I recently conducted an employee engagement training for a corporate group that included a survey prior to the start of the program. Amongst the top 3 areas identified as the lowest in terms of engagement for this group of employees was "communication" i.e how this was carried out in day to day corporate life.
As a facilitator and also a Community of Practice (CoP) facilitator, I am a strong believer in meaningful conversations at the workplace as a key differentiator for improved employee engagement, reduced conflict and enhanced organizational alignment and performance.
In an article in the June 2012 issue of the Harvard Business Review entitled “Leadership is a Conversation”, authors Groysberg and Slind discuss employee engagement in today’s “flatter, more networked organizations.”
The authors concluded that by talking with employees, rather than simply issuing orders, typical of command & control type of organisations, leaders can promote operational flexibility, employee engagement, and tight strategic alignment.
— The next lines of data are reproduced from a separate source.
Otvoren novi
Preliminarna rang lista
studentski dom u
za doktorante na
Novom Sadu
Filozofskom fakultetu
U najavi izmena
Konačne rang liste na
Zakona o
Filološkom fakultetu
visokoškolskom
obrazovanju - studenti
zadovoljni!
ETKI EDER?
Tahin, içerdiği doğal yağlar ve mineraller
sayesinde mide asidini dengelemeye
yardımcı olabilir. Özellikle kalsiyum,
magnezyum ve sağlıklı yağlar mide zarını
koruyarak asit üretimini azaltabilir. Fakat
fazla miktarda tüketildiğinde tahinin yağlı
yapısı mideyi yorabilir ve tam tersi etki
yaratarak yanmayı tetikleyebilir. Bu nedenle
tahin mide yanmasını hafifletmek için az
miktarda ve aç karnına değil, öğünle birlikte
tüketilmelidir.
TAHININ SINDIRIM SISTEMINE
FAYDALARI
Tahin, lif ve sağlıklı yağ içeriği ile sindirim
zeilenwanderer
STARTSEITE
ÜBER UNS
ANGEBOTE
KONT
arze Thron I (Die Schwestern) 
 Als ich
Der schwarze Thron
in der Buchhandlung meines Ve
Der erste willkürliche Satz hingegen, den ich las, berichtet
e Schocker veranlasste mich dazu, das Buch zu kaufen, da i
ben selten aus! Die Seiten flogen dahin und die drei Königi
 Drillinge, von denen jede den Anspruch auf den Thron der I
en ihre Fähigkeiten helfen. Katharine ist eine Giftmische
They identified four elements of organizational conversation that reflect the essential attributes of interpersonal conversation: intimacy, interactivity, inclusion, and intentionality.
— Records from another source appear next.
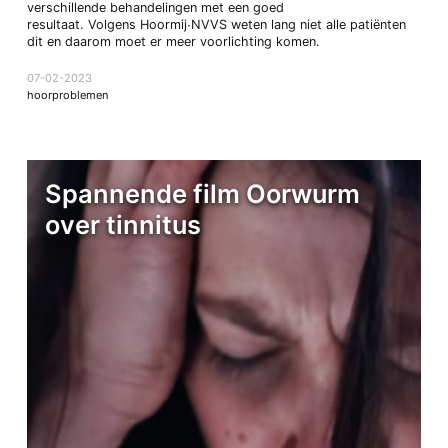
verschillende behandelingen met een goed
resultaat. Volgens Hoormij∙NVVS weten lang niet alle patiënten
dit en daarom moet er meer voorlichting komen.
07-02-2023
hoorproblemen
Spannende film Oorwurm
over tinnitus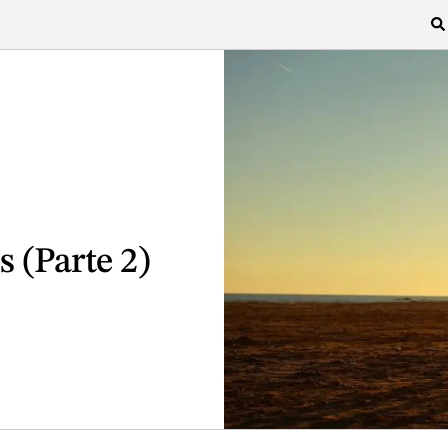
s (Parte 2)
Intimacy shifts the focus from a top-down distribution of information to a bottom-up exchange of ideas, advising leaders to “step down from their corporate perches and then step up to the challenge of communicating personally and transparently with their people". It's less about issuing and taking orders than about asking and answering questions.
Interactivity entails moving away from simple monologue and embracing the vitality of true dialogue i.e. traditional one-way media--print and broadcast, in particular--giving way to social media and the idea of social thinking.
Inclusion challenges the employee to play a greater role in the communication process, turning them into full-fledged conversation partners, enabling them to provide their own ideas so that they can create content and act as brand ambassadors, thought leaders, and company storytellers.
Intentionality enables leaders and employees to derive strategically relevant action from the push and pull of discussion and debate so that the conversation reflects a “shared agenda that aligns with the company’s strategic objectives”. The leaders role is then to “generate consent rather than commanding assent” for a strategic objective. The belief is that this enables employees at the top; at the middle; and at the bottom to “gain a big-picture view of where their company stands” on any issue which has gone through this process.
The article is not only insightful but thought-provoking and I am hopeful, that finally, conversation(s), will become an accepted and wider-spread part of the corporate landscape.